Old Boys

Edmund Rostand’s 1897 play based on the life of Cyrano De Bergerac has had many film incarcerations, and inspired many others. The plays story of love, friendship, expectations and romantic intelligence is well known and difficult to portray in new and fresh ways. This familiarity with the subject matter can lead to films being compared with previous incarnations or adaptations.

Old Boys manages against the odds to breath some new life into this well trodden ground. This is no easy achievement, and is helped enormously by a talented young cast and a script that plays with teenage feelings of powerlessness and belonging, while placing Rostand’s play at its core. Just as 10 Things I Hate About You took Shakespeare’s Taming of the Shrew into a modern American high school, Old Boys takes Rostand’s Cyrano into the oppressive British boarding school, creating a unique context and environment for the play.

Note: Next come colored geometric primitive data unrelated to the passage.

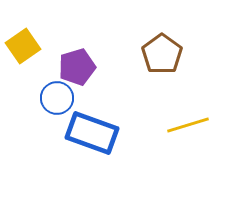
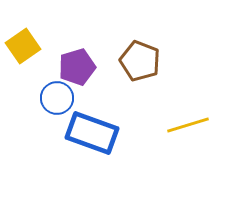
brown pentagon: moved 22 px left, 7 px down; rotated 15 degrees counterclockwise
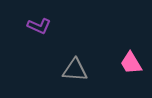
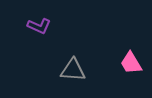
gray triangle: moved 2 px left
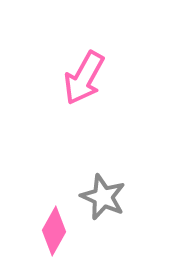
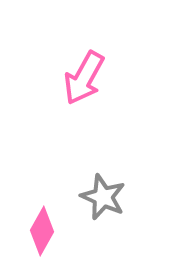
pink diamond: moved 12 px left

Old Boys is the first feature length film from BAFTA award winning short film maker Toby MacDonald. With Old Boys MacDonald manages to create a film that feels like it was it made in the 80’s, the time it reflects. This is a film that feels like a love letter to a decade before smart phones, email and digital media. Its nostalgic approach helps to deliver the romantic elements of the original play through letters, VHS tapes that require endless editing and fumbling clandestine teenage meetings.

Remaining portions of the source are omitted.